Multiscaling in the Rough Bergomi Model: A Tale of Tails
Giuseppe Brandi, Tiziana Di Matteo
TL;DR
This paper investigates the source of multiscaling in the rough Bergomi model by contrasting fat-tailed return distributions with temporal memory through a two-stage surrogate data framework. It introduces a Generalised Hurst Exponent approach to quantify multiscaling via $H(q)$ and a multiscaling proxy $B$, and uses matched fractional Brownian motion and shuffled surrogates to separate distributional and memory effects. The main finding is that multiscaling in the rBergomi model is largely due to fat-tailed returns, especially for very rough regimes with $H\to 0$, while temporal dependencies become more prominent only at moderate roughness ($H\gtrsim 0.1$). The methodology is validated on synthetic models (MRW and FLSM) and shown to robustly attribute sources of multiscaling, with practical implications for risk management and option pricing in rough volatility contexts.
Abstract
The rough Bergomi (rBergomi) model, characterised by its roughness parameter $H$, has been shown to exhibit multiscaling behaviour as $H$ approaches zero. Multiscaling has profound implications for financial modelling: it affects extreme risk estimation, influences optimal portfolio allocation across different time horizons, and challenges traditional option pricing approaches that assume uniscaling behaviours. Understanding whether multiscaling arises primarily from the roughness of volatility paths or from the resulting fat-tailed returns has important implications for financial modelling, option pricing, and risk management. This paper investigates the real source of this multiscaling behaviour by introducing a novel two-stage statistical testing procedure. In the first stage, we establish the presence of multiscaling in the rBergomi model against an uniscaling fractional Brownian motion process. We quantify multiscaling by using weighted least squares regression that accounts for heteroscedastic estimation errors across moments. In the second stage, we apply shuffled surrogates that preserve return distributions while destroying temporal correlations.
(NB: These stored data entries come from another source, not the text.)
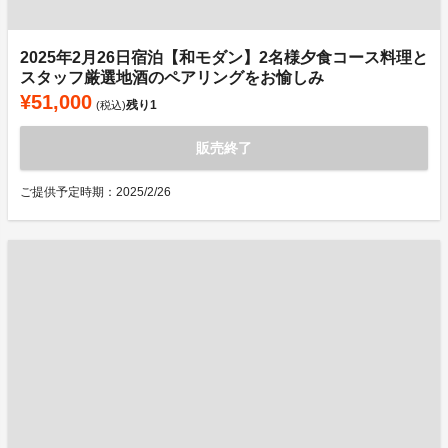
2025年2月26日宿泊【和モダン】2名様夕食コース料理と
スタッフ厳選地酒のペアリングをお愉しみ
¥51,000
残り
1
(税込)
販売終了
ご提供予定時期：2025/2/26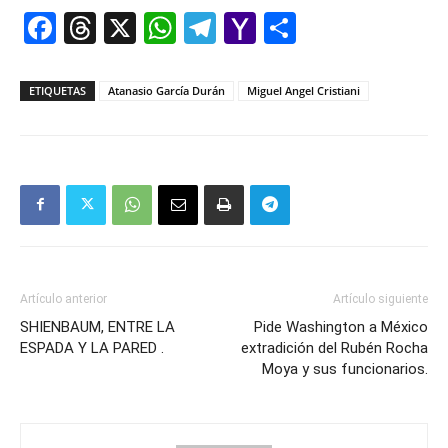
Facebook
Threads
X
WhatsApp
Telegram
Yahoo
Comparti
Mail
ETIQUETAS
Atanasio García Durán
Miguel Angel Cristiani
Artículo anterior
Artículo siguiente
SHIENBAUM, ENTRE LA
Pide Washington a México
ESPADA Y LA PARED .
extradición del Rubén Rocha
Moya y sus funcionarios.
This is done by using distance-based permutation tests robust to asymmetric null distributions. In order to validate our procedure, we check the robustness of the results by using synthetic processes with known multifractal properties, namely the Multifractal Random Walk (MRW) and the Fractional Lévy Stable Motion (FLSM). We provide compelling evidence that multiscaling in the rBergomi model arises primarily from fat-tailed return distributions rather than memory effects. Our findings suggest that the apparent multiscaling in rough volatility models is largely attributable to distributional properties rather than genuine temporal scaling behaviour.